As I discussed in my last post, Claude Shannon defined information as the number of bits needed to communicate an arrangement or state of a system. The fundamental problem of communication is not to make oneself understood, but to reproduce “at one point either exactly or approximately a message selected at another point.” The destination of a message could be separated by space or time but the “semantic aspects of communication are irrelevant to the engineering problem.” In his model, the information source is the person or machine generating the message. The transmitter “operates on the message in some way” to produce a suitable signal. The channel is the medium used to transmit the signal. The receiver then inverts the operation of the transmitter and reconstructs the signal. The destination is the “person (or thing)” at the other end. Finally, the “noise source” is everything that corrupts the signal either predictably or unpredictably.
If you were to replicate the above model in terms of the patient-physician encounter, the patient is the information source and the transmitter of the signal in the form of symptoms. The physician plays the role of the receiver, and the electronic health record (EHR) is the destination of the message. The noise source that I want to focus on is represented by the physician entering the message into the EHR in the form of a physician note. Ideally, this note should be an accurate representation of the message transmitted by the patient. However, physicians are not trained to represent these encounters in a digital format. The bulk of medical training is spent on the process of receiving the message, interpreting the message, and delivering a recommendation based on that message. This is followed by a short handwritten note in a standardized format in the patient file. However, in the current paradigm of EHRs, this paradigm has been upended. Physicians now spend nearly 50% of their time with EHRs and clerical tasks and only 25% of their time interacting with patients. We have been reduced to a role of data enterers. This era of ‘desktop medicine’ is having pernicious consequences at that point of care in the form of a poor physician-patient rapport and downstream consequences of physician burnout and poor note quality.
Unfortunately, the problem is not just constrained to the physician level but also has potential downstream unanticipated consequences.

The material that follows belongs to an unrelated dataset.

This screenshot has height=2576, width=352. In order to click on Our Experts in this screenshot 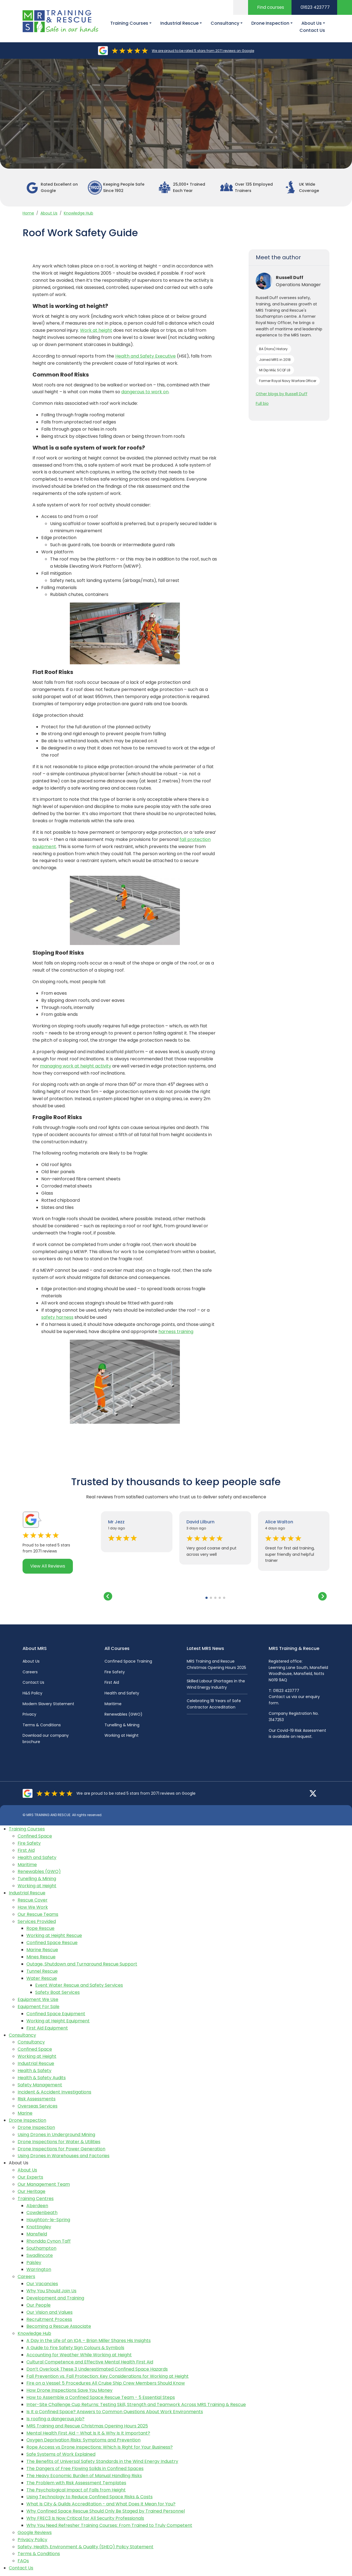, I will do `click(30, 2177)`.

As we look to move into the era of precision medicine, big data, and artificial intelligence the quality and fidelity of that message stored in the EHR will be paramount. Data quality is one of the cornerstones for predictive and prescriptive analytics. Algorithms are only as accurate as the training sets that they learn from, therefore, the quality of data represented in these training sets must be an accurate representation of the patient encounter. Poor data quality can lead to meaningless, inaccurate predictions and algorithmic biases. In my experience as a clinician and an informatician, I would conjecture that haphazard, hurried, and generically templated noted that do not accurately reflect the patient presentation are the rule rather than the exception. In an attempt to curb the data entry workload of physicians, we have designed workflow hacks such as smart phrases, templated review of systems and physical exams, copy and paste capabilities, and dictation software that not only decrease the burden of data entry but also dramatically decrease the quality of the physician note. Review of systems and physical exams are mostly templated and often generic and incorrect with providers often forgetting to change the templated elements for the particular patient, free text entry for history and medical decision making is often entered via dictation software fraught with error, copy and paste contributes to bloated notes with inaccurate information.
Physicians neither have the time nor the training to be concerned about the potential downstream ramifications of poor data quality. Their immediate concern is to the see the patient, make a diagnosis, make recommendations and document the encounter in harried, fifteen-minute blocks. The purpose of the HITECH Act was to “promote the adoption and meaningful use of health information technology” with the following five goals:
- Improving quality, safety, and efficiency
- Engage patients in their care; increase coordination of care
- Improve the health status of the population
- Ensure privacy and security
We have been largely successful in the adoption of Health IT as the adoption rate is more than 66% of all providers, however, we are struggling to reach any of the other four goals. The real promise of EHRs is in the secondary use of data. Utilizing this data will enable predictive and prescriptive algorithms that have the potential to revolutionize medicine. The central paradigm of classical information theory was the solution of the “engineering problem of the transmission of information over a noisy channel.” Likewise, a similar paradigm is needed to overcome the engineering problem of entering accurate data into the EHR.